Anche perché in effetti i linguaggi evolvono davvero, anche se forse in maniera meno turbolenta che nel mitico ’68: lo dimostrano a scanso d’ogni possibile dubbio anche i contemporanei concerti, nelle stesse due serate di cui sopra, della spumeggiante cantante francese Camille Betrault e dell’assai più statica trombettista Yazz Ahmed, timida e composta come un’educanda britannica sul palco ma originale nella miscela sonora. La prima, accompagnata dal classico trio piano/contrabbasso/batteria, dà vita a una performance frizzante anche sul piano dell’interpretazione gestuale, in cui si dimostra perfettamente padrona del palco, dei tempi e pure molto spiritosa. Oltre che molto carina e con talento da vendere che, da pianista classica qual nacque, le ha consentito di diventare una cantante duttilissima, in grado di fondere in un unico medley autenticamente jazzistico Bach, Bartok e Satie, ma poi anche Boris Vian, Bill Evans, Wayne Shorter e il mitico Coltrane di Giant Steps, in cui lei riproduce vocalmente nota per nota l’impervio assolo di John al sax tenore (il video su YouTube è quello che l’ha fatta notare ai discografici). Di qui il titolo del suo ultimo album, francesizzato in Pas de Géant (copertina in apertura).

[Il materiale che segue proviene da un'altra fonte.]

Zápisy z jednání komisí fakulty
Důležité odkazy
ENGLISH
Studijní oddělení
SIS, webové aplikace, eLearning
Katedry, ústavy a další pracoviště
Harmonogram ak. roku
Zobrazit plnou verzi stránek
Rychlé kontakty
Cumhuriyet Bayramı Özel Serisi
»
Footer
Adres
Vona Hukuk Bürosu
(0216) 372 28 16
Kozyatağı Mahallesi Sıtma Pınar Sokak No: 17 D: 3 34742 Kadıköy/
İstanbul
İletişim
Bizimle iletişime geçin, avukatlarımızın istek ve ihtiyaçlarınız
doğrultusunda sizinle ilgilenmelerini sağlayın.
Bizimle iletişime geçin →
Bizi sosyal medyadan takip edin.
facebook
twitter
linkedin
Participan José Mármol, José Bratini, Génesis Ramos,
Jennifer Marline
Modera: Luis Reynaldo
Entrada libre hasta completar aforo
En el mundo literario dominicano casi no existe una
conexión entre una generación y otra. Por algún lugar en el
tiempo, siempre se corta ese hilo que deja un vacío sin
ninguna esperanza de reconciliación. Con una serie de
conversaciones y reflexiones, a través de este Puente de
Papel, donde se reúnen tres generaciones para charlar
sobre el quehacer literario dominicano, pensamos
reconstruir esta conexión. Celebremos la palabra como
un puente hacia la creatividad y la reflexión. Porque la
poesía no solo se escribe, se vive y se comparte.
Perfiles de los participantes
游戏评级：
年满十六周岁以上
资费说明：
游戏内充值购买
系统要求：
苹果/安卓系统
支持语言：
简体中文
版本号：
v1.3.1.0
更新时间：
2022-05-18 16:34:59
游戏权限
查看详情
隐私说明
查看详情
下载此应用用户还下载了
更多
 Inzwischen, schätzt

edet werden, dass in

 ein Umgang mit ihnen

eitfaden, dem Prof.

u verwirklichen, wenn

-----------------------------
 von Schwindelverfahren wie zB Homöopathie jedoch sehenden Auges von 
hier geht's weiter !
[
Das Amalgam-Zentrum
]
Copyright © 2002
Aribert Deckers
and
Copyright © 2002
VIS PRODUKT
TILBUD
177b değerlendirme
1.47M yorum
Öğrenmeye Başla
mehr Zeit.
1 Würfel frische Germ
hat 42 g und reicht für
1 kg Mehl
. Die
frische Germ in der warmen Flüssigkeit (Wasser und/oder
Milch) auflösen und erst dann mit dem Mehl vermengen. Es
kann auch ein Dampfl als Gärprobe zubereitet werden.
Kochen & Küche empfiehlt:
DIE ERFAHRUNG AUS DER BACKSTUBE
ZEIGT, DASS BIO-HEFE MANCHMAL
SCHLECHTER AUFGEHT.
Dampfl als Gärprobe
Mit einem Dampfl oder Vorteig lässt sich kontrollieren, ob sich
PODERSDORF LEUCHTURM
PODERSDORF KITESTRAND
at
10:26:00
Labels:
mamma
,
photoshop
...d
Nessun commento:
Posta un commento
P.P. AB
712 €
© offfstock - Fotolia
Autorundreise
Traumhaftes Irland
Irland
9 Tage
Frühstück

Assai più fluttuanti e oniriche, nella quasi religiosa immobilità fisica dell’esecutrice, le sonorità di Yazz Ahmed (già collaboratrice dei Radiohead su The King of Limbs, Lee Scratch Perry e Swing Out Sister) che ha suonato dopo Lagrène accompagnata da un trio di giovanissimi bassista elettrico, batterista e vibrafonista che, col suono amplificato delle lamine, si avvicina un po’ a quello del Fender Rhodes del citato Jean-Yves Jung. Di origine anglo persiana, la Ahmed si ispira chiaramente alle sonorità da incantatori di serpenti della sua terra, talvolta inserendo nell’arrangiamento anche campionamenti vocali dei canti corali dei pescatori mediorientali. Allunga il suono della tromba (o del flicorno che alterna) con un sapiente impiego di echi e riverberi, traendo folate di venti desertici da un piccolo sintetizzatore alla sua sinistra. E avvolgendoci così in sonorità ipnotiche al crocevia fra il Miles elettrico di In A Silent Way e i Pink Floyd spiraliformi di Set The Controls For The Heart Of The Sun (anche il suo live è documentato dalle due foto qui ai lati).
Personalmente la trovo la scoperta più originale del festival finora: se condividete le riflessioni su jazz e psichedelia già contenute in diversi articoli su questo sito, o se coltivate il dubbio che il jazz non sappia più dar vita a sintesi innovative, il suo La Saboteuse del 2017 (copertina in apertura accanto a quella della Bertault), insieme alla sua versione remixed del 2018, è assolutamente il disco da procurarsi.
Mario G
P.S.: foto dei concerti scattate da Mario con lo smartphone durante i rispettivi concerti citati, ci scusiamo della qualità non perfetta delle immagini.